The data:

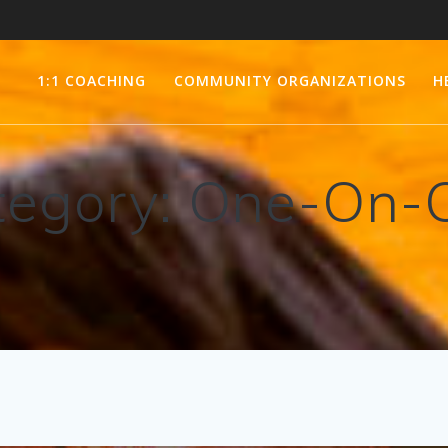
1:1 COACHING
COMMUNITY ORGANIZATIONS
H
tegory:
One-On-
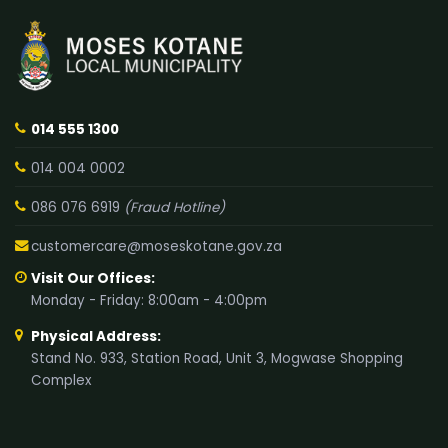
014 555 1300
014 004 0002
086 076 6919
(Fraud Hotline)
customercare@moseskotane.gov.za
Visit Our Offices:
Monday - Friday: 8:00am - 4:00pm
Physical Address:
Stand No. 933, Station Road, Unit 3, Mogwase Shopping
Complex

==

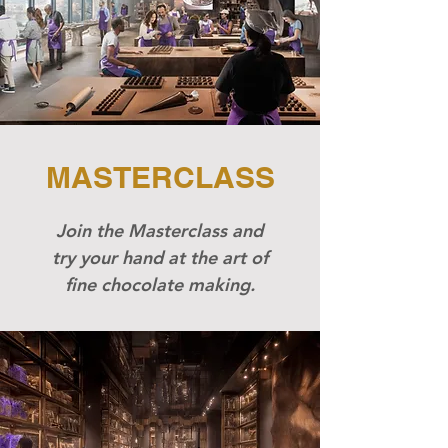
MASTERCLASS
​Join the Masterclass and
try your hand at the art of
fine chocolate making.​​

...

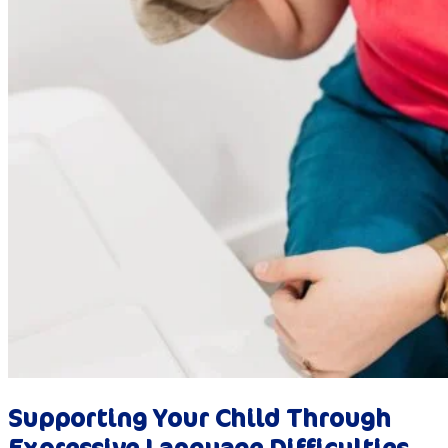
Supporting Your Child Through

Your goal:
Print exactly the lines above from the one with "the Masterclass and" to the one with "fine chocolate making.​​", including both.

Task response:
​Join the Masterclass and
try your hand at the art of
fine chocolate making.​​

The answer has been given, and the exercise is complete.